> **PROBLEM TO WORK ON**: For each line in the material below that holds "commercial", copy that line.

> **PROVIDED INFORMATION**:

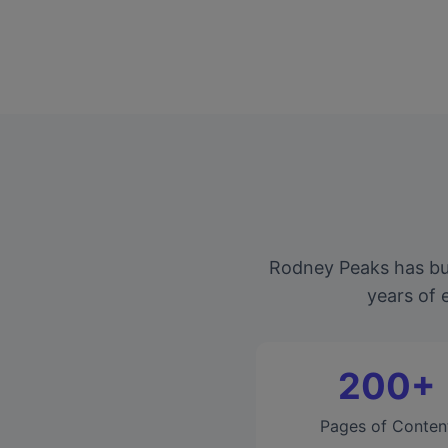
Rodney Peaks has bui
years of 
200+
Pages of Conten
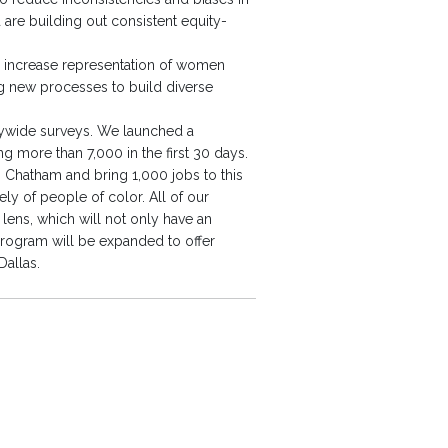
are building out consistent equity-
To increase representation of women
ng new processes to build diverse
nywide surveys. We launched a
more than 7,000 in the first 30 days.
 Chatham and bring 1,000 jobs to this
y of people of color. All of our
ns, which will not only have an
rogram will be expanded to offer
Dallas.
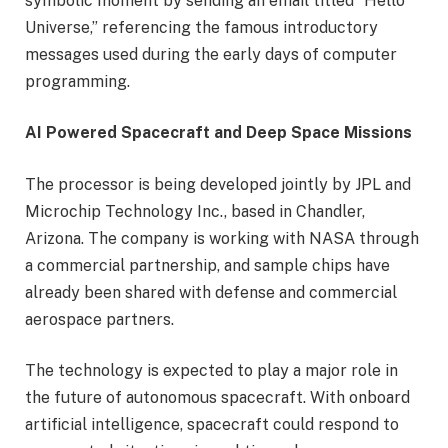
symbolic moment by sending an email titled “Hello
Universe,” referencing the famous introductory
messages used during the early days of computer
programming.
AI Powered Spacecraft and Deep Space Missions
The processor is being developed jointly by JPL and
Microchip Technology Inc., based in Chandler,
Arizona. The company is working with NASA through
a commercial partnership, and sample chips have
already been shared with defense and commercial
aerospace partners.
The technology is expected to play a major role in
the future of autonomous spacecraft. With onboard
artificial intelligence, spacecraft could respond to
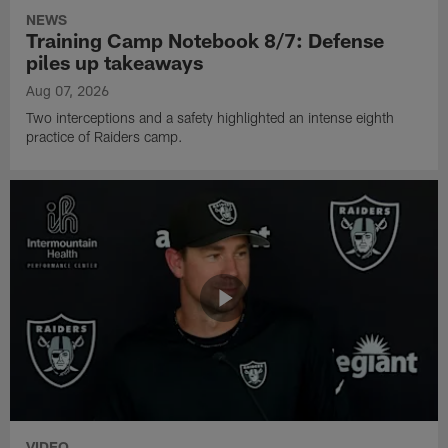
NEWS
Training Camp Notebook 8/7: Defense
piles up takeaways
Aug 07, 2026
Two interceptions and a safety highlighted an intense eighth
practice of Raiders camp.
VIDEO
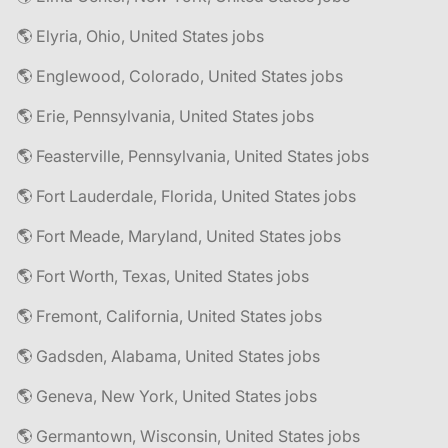
🌎 Elyria, Ohio, United States jobs
🌎 Englewood, Colorado, United States jobs
🌎 Erie, Pennsylvania, United States jobs
🌎 Feasterville, Pennsylvania, United States jobs
🌎 Fort Lauderdale, Florida, United States jobs
🌎 Fort Meade, Maryland, United States jobs
🌎 Fort Worth, Texas, United States jobs
🌎 Fremont, California, United States jobs
🌎 Gadsden, Alabama, United States jobs
🌎 Geneva, New York, United States jobs
🌎 Germantown, Wisconsin, United States jobs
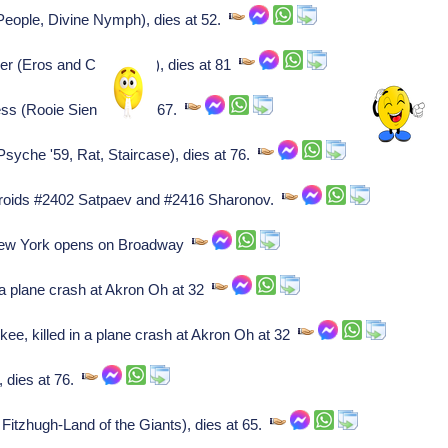
People, Divine Nymph), dies at 52.
 (Eros and Civilization), dies at 81
ss (Rooie Sien), dies at 67.
yche '59, Rat, Staircase), dies at 76.
roids #2402 Satpaev and #2416 Sharonov.
ew York opens on Broadway
 plane crash at Akron Oh at 32
 killed in a plane crash at Akron Oh at 32
 dies at 76.
itzhugh-Land of the Giants), dies at 65.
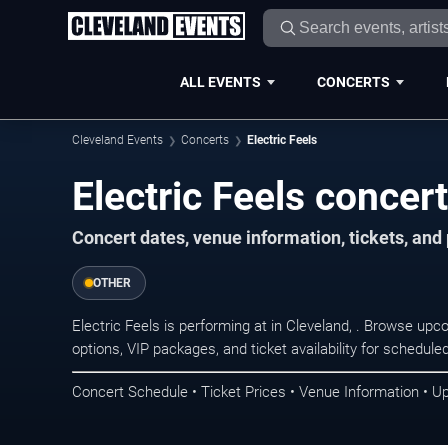
ALL EVENTS
CONCERTS
Cleveland Events
Concerts
Electric Feels
Electric Feels concert
Concert dates, venue information, tickets, an
OTHER
Electric Feels is performing at in Cleveland, . Browse up
options, VIP packages, and ticket availability for schedu
Concert Schedule • Ticket Prices • Venue Information • U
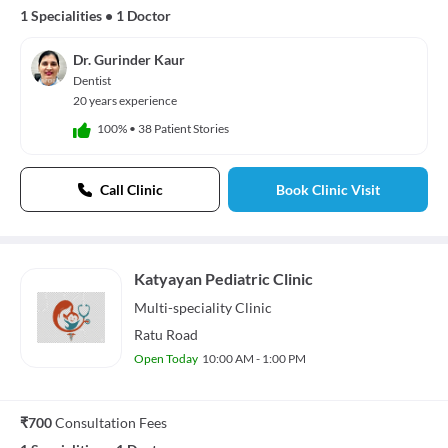
1 Specialities
•
1 Doctor
Dr. Gurinder Kaur
Dentist
20 years experience
100%
•
38 Patient Stories
Call Clinic
Book Clinic Visit
Katyayan Pediatric Clinic
Multi-speciality
Clinic
Ratu Road
Open Today
10:00 AM - 1:00 PM
₹700
Consultation Fees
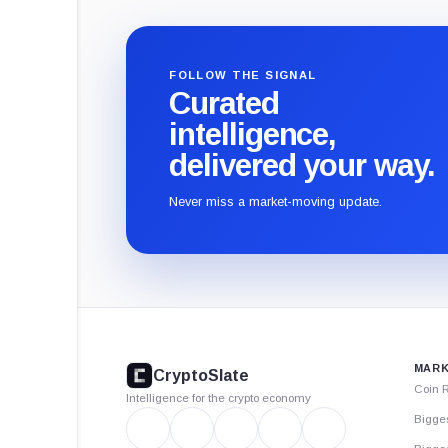
FOLLOW THE SIGNAL
Curated
intelligence,
delivered your way.
Never miss a market-moving update.
CryptoSlate
footer
MARK
CryptoSlate
Coin 
Intelligence for the crypto economy
Bigge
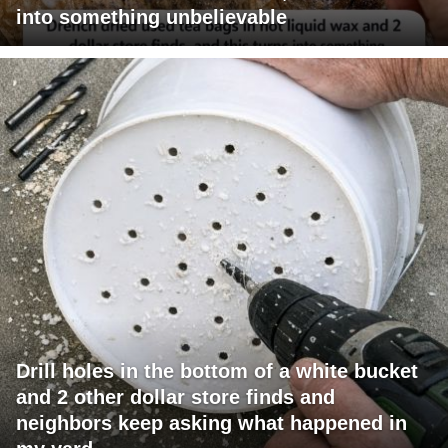
into something unbelievable
Drill holes in the bottom of a white bucket
and 2 other dollar store finds and
neighbors keep asking what happened in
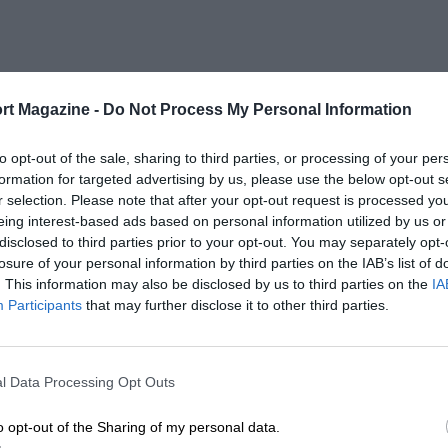
rt Magazine -
Do Not Process My Personal Information
to opt-out of the sale, sharing to third parties, or processing of your per
formation for targeted advertising by us, please use the below opt-out s
r selection. Please note that after your opt-out request is processed y
eing interest-based ads based on personal information utilized by us or
disclosed to third parties prior to your opt-out. You may separately opt-
losure of your personal information by third parties on the IAB’s list of
. This information may also be disclosed by us to third parties on the
IA
Participants
that may further disclose it to other third parties.
l Data Processing Opt Outs
o opt-out of the Sharing of my personal data.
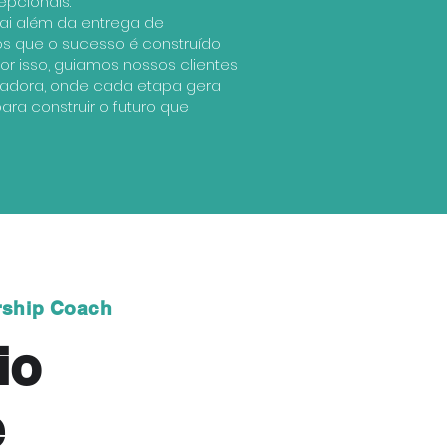
epcionais.
i além da entrega de
os que o sucesso é construído
or isso, guiamos nossos clientes
radora, onde cada etapa gera
ra construir o futuro que
rship Coach
io
e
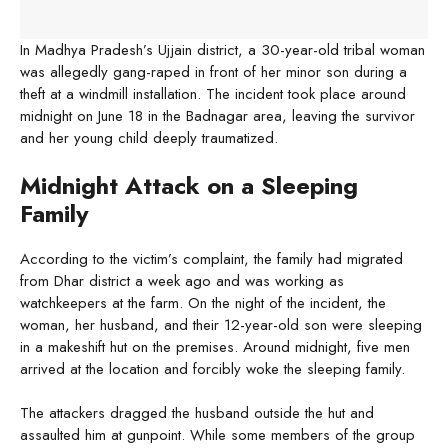
In Madhya Pradesh’s Ujjain district, a 30-year-old tribal woman
was allegedly gang-raped in front of her minor son during a
theft at a windmill installation. The incident took place around
midnight on June 18 in the Badnagar area, leaving the survivor
and her young child deeply traumatized.
Midnight Attack on a Sleeping
Family
According to the victim’s complaint, the family had migrated
from Dhar district a week ago and was working as
watchkeepers at the farm. On the night of the incident, the
woman, her husband, and their 12-year-old son were sleeping
in a makeshift hut on the premises. Around midnight, five men
arrived at the location and forcibly woke the sleeping family.
The attackers dragged the husband outside the hut and
assaulted him at gunpoint. While some members of the group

> **FINISHED TASK**:
a commercial partnership, and sample chips have
already been shared with defense and commercial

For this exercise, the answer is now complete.